[Page-level text extractions]
────────────────
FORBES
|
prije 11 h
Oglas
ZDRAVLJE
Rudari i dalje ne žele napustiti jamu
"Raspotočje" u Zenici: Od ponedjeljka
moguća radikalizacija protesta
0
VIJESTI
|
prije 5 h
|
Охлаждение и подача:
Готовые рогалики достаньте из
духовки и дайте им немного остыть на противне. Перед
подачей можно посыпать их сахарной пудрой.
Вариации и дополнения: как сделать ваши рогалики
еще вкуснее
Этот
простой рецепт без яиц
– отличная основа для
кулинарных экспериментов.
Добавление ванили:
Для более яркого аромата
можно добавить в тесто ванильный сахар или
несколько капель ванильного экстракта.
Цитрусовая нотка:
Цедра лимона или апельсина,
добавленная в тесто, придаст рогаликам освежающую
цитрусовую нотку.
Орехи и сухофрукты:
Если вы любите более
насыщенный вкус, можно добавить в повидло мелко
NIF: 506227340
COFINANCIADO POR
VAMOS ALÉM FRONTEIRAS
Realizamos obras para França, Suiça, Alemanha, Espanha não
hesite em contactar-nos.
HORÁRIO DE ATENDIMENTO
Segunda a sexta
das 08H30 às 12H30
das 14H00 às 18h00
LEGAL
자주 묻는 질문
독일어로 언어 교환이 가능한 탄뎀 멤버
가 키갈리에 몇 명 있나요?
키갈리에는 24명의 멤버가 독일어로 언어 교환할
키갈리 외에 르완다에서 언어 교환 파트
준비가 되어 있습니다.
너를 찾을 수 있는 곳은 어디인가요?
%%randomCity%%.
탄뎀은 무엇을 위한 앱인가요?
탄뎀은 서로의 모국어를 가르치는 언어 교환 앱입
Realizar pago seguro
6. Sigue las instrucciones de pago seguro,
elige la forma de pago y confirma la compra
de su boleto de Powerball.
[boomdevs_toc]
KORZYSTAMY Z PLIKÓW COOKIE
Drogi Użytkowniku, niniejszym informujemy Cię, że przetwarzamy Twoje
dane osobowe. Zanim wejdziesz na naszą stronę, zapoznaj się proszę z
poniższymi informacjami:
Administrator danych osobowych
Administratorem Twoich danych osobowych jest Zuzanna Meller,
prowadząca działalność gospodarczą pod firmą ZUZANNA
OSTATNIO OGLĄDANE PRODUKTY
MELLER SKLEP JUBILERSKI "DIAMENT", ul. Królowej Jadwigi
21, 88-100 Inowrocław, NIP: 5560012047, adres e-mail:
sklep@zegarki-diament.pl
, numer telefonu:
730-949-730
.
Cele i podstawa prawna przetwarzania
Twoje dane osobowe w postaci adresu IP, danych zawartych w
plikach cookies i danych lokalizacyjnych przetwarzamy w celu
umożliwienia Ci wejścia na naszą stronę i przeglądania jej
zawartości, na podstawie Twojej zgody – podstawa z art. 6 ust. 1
────────────────
Among the lines above, find the ones containing "можно" and copy them.

подачей можно посыпать их сахарной пудрой.
можно добавить в тесто ванильный сахар или
насыщенный вкус, можно добавить в повидло мелко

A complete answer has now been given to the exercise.